__EXERCISE INPUTS__.

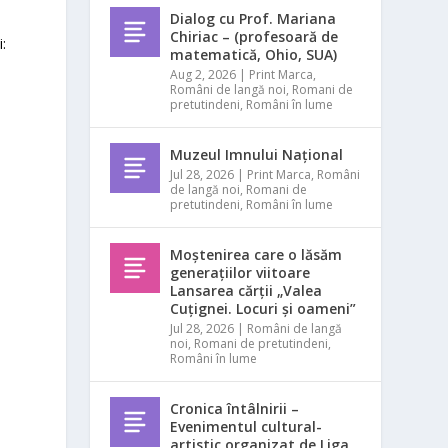
Dialog cu Prof. Mariana
Chiriac – (profesoară de
:
matematică, Ohio, SUA)
Aug 2, 2026
|
Print Marca
,
Români de langă noi
,
Romani de
pretutindeni
,
Români în lume
Muzeul Imnului Național
Jul 28, 2026
|
Print Marca
,
Români
de langă noi
,
Romani de
pretutindeni
,
Români în lume
Moștenirea care o lăsăm
generațiilor viitoare
Lansarea cărții „Valea
Cuțignei. Locuri și oameni”
Jul 28, 2026
|
Români de langă
noi
,
Romani de pretutindeni
,
Români în lume
Cronica întâlnirii –
Evenimentul cultural-
artistic organizat de Liga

__WORK INSTRUCTION__. Reproduce only the lines between the line containing "Romani de pretutindeni" and the last line of the records, those two lines included, exactly.

__WRITTEN RESPONSE__.
Romani de pretutindeni
,
Români în lume
Cronica întâlnirii –
Evenimentul cultural-
artistic organizat de Liga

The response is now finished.